Above: Michaelangelo's "David."

Following is a Facebook "discussion" following my post of a comment about a Florida charter school principal who was pressured to resign after a parent complained students were exposed to pornography during a Renaissance art lesson that featured Michelangelo’s “David” sculpture.

SDT: Teacher's selection of The David was unnecessarily prevocational. Another Michaelangelo sculpture, say The Pieta, could have been used leaving to parental discretion whatever Michaelangelo sculpture they would allow their kids to see.

XYZ: Are you really saying this, or are you kidding? Oh, my goodness, here is the problem. The teacher's choice prevocational? The ignorance that accompanies this situation is that jaded? By the way ... his name is not Michaelangelo...I guess you can blame spell check for this, twice. But just in case the real MICHELANGELO di Lodovico Buonarroti Simoni, a real Renaissance man, the most accomplished artist of his era, would probably, if he could, look at this and just die again laughing about the absurdity of this situation. A parent (three in this case) should have only the right to decide what is right for their children. What the problem is, and it is a big one in Florida, with the book banning, etc., that those three parents decided that no other child should be allowed to see this masterpiece. Period. And please don't edit your post.

ABC: I would really feel sorry for any kid of yours.
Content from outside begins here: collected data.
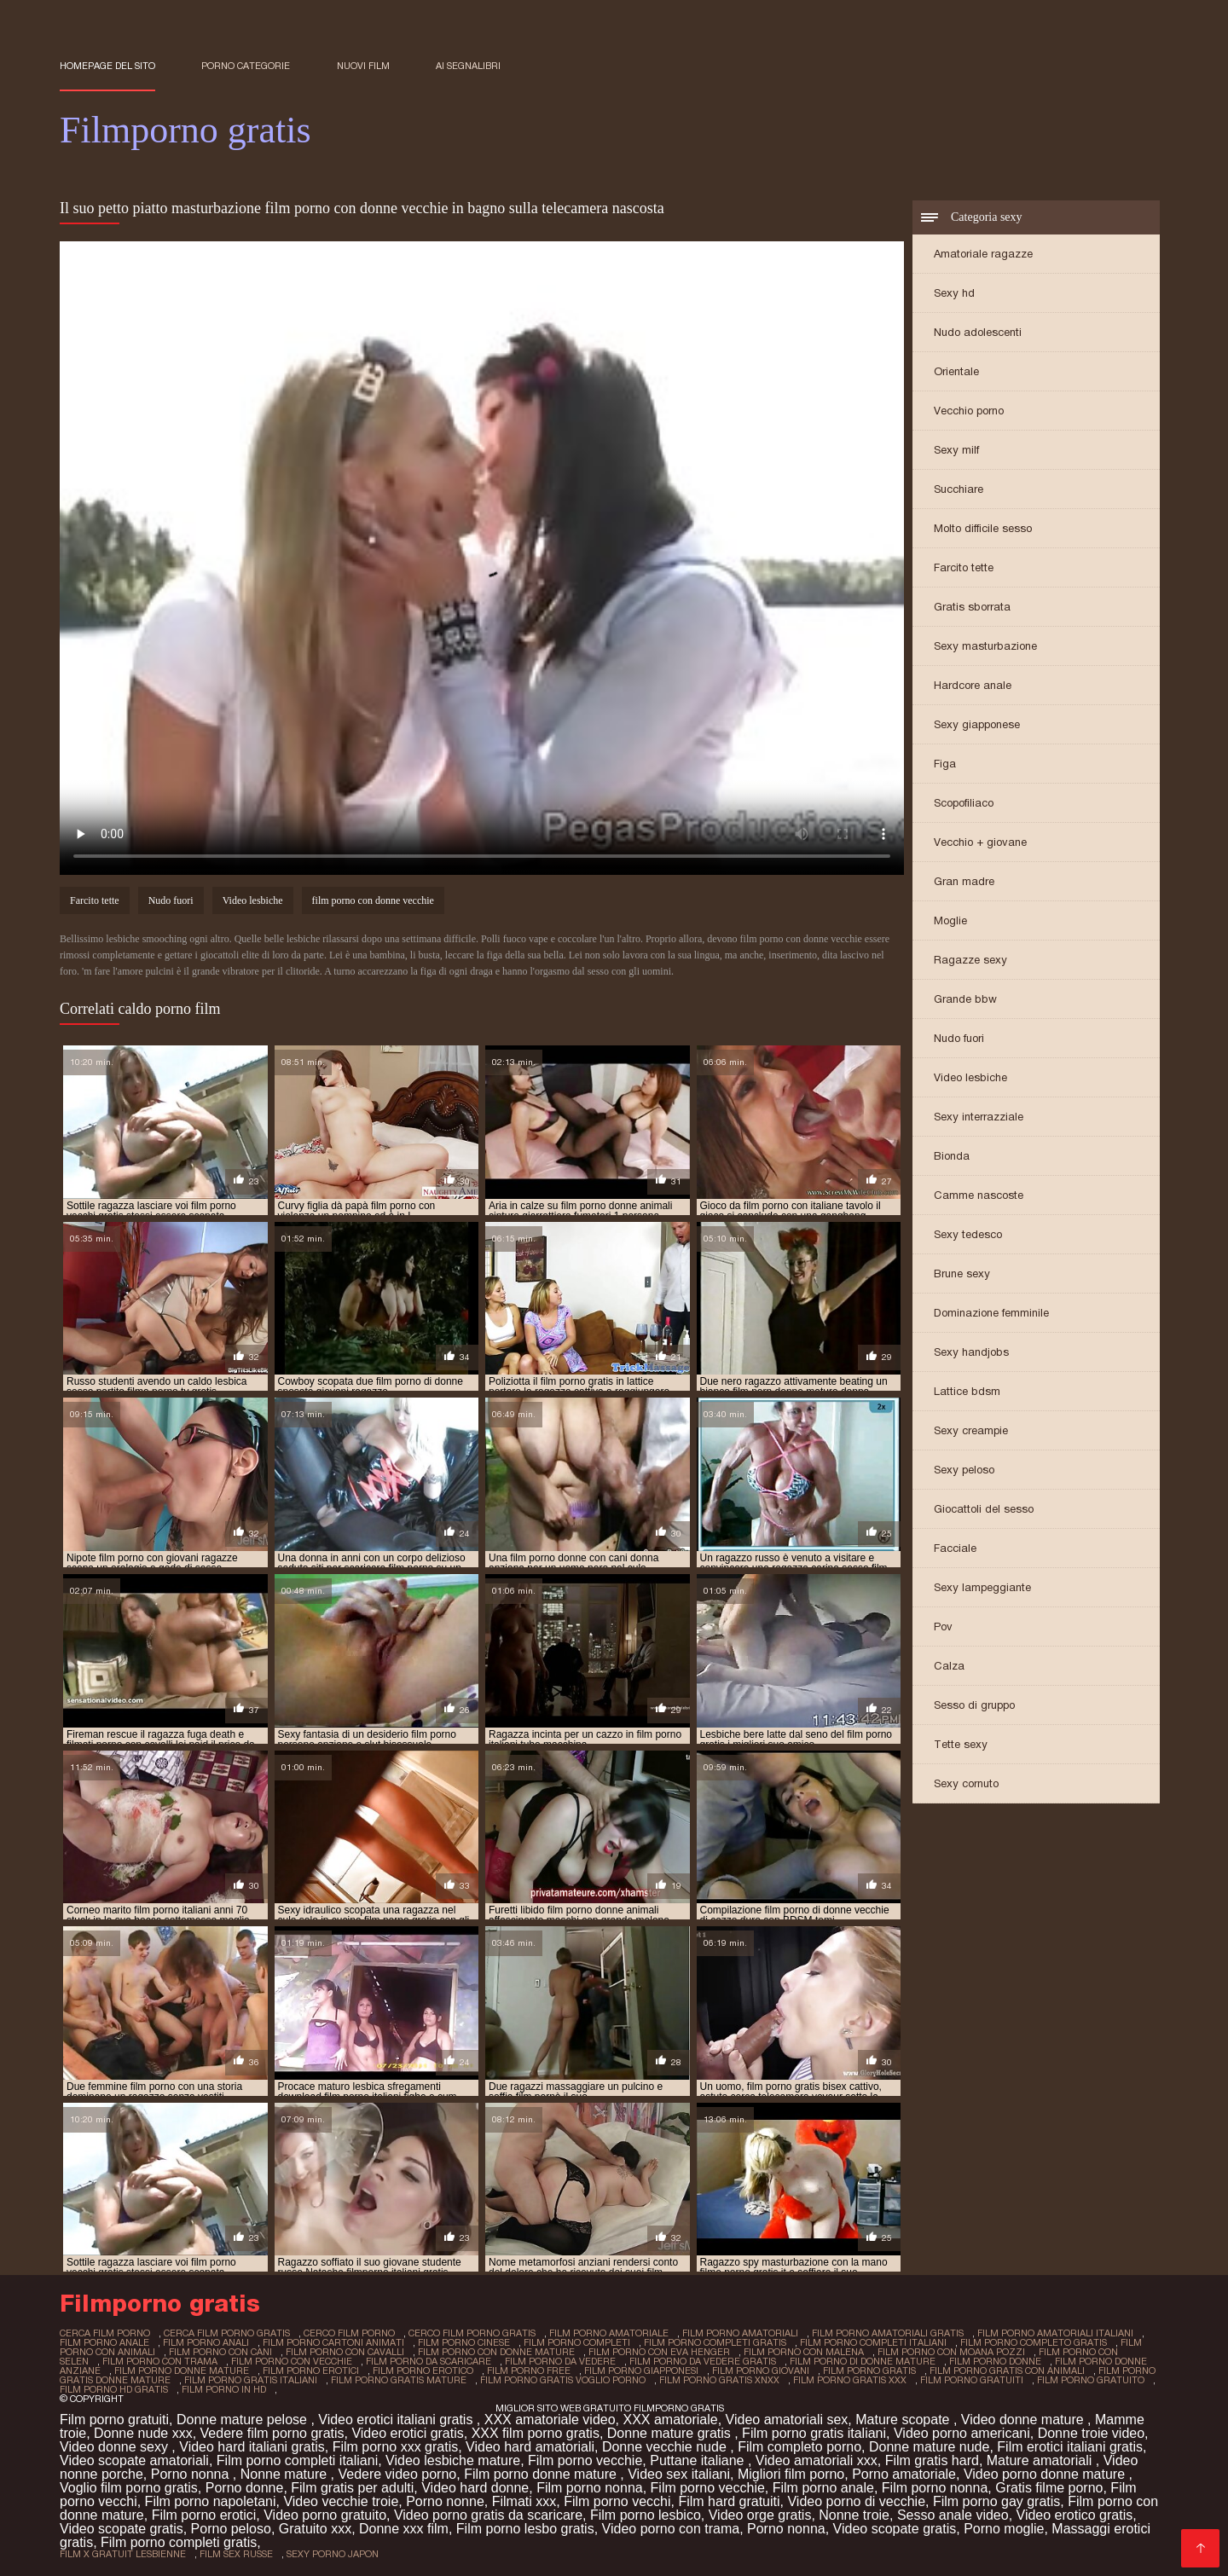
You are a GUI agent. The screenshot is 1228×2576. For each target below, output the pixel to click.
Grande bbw (965, 999)
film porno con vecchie (291, 2361)
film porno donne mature (181, 2370)
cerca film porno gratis (227, 2333)
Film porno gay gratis (996, 2501)
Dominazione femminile (991, 1312)
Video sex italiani (679, 2474)
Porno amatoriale (904, 2474)
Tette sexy (961, 1744)
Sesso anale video (953, 2515)
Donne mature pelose (243, 2419)
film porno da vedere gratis (702, 2361)
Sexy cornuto (966, 1783)
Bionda (952, 1155)
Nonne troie (854, 2515)
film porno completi (577, 2342)
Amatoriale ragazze (983, 253)
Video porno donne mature (1046, 2474)
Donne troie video (1091, 2433)
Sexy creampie (971, 1430)
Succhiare (958, 489)
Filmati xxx (524, 2501)
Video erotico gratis (1075, 2515)
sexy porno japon (333, 2554)
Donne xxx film (404, 2528)
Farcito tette (963, 567)
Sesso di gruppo (974, 1705)
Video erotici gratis (407, 2433)
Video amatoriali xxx (817, 2460)
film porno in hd (224, 2389)
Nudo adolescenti (978, 332)
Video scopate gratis (121, 2528)
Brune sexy (962, 1273)
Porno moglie (1004, 2528)
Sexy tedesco (968, 1234)
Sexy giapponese (977, 724)
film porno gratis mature (398, 2380)
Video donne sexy (115, 2447)
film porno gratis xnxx (719, 2380)
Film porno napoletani (210, 2501)
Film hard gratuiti (728, 2501)
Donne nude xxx (143, 2433)
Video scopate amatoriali (134, 2460)
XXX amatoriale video (550, 2419)
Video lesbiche (970, 1077)
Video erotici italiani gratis (397, 2419)
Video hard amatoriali (530, 2447)
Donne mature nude (929, 2447)
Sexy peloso (964, 1469)
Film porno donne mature (542, 2474)
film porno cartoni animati (333, 2342)
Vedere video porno (397, 2474)
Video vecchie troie (340, 2501)
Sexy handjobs (971, 1352)
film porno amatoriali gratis (888, 2333)
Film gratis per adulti (352, 2487)
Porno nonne (445, 2501)
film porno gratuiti (971, 2380)
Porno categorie (245, 66)
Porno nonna (192, 2474)
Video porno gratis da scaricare (488, 2515)
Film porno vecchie (585, 2460)
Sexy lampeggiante (982, 1587)
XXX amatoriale (670, 2419)
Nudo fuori (959, 1038)
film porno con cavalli (345, 2352)
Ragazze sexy (970, 959)
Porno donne (245, 2487)
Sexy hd (954, 293)
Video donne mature (1024, 2419)
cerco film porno (349, 2333)
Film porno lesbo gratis (525, 2528)
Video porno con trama (671, 2528)
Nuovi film (363, 66)
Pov (943, 1626)
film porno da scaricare (428, 2361)
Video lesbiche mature (452, 2460)
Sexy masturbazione (985, 646)
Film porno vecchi (617, 2501)
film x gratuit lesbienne (123, 2554)
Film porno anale (823, 2487)
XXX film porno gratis (536, 2433)
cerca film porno (105, 2333)
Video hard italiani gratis (251, 2447)
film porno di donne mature (862, 2361)
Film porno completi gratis (179, 2542)
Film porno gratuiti (114, 2419)
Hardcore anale (972, 685)
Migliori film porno (791, 2474)
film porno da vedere (560, 2361)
After 30 years of being shielded from Michelangelo, they’d emerge from your basement clueless as a newborn chick.

SDT: One time, riding solo on my Ducati ST4s motorcycle, in Florence I joined my wife and her three friends who were traveling separately. I joined them for breakfast. "What are we going to do today?" I asked them at breakfast, the morning after my arrival. My wife said, "why don't you go see the Duomo and The David." "Well, what are you guys gonna (sic) do?" I asked. We're going to Christophel, Frette, and Tod's," my wife replied.

SDT:

My deliberately prevocational post (I can't help it!) elicited the expected responses... which ignored my premise that showing explicit Rennaissance art to kids might be a parental call. The exchange demonstrates how people who choose to dialogue publicly talk around, not to, each other these days.

I don't have a problem with a high school curriculum showing explicit Renaissance art (grade school curriculum, maybe, not so much).

The statement of one of the correspondents implying that most parents would (wrongly in the correspondent's view) restrict view of the statue I don't believe to be correct. The correspondent's implication, that the school is right and that parents are wrong, shows a dangerous mindset that believes in the state's right to overrule parents in matters of curriculum.

Practically speaking, the teacher, knowing his audience (it was a charter school - eg. activist parents), deliberately threw a cat amongst the pigeons when he could have conveyed the necessary artistic message without using The David as subject matter.

In the thread I posted a couple of top-of-mind, non-sequitur quips about a visit to Florence and a cover image of the Irving Stone biography of Michaelangelo, "The Agony and the Ecstasy," which I have read.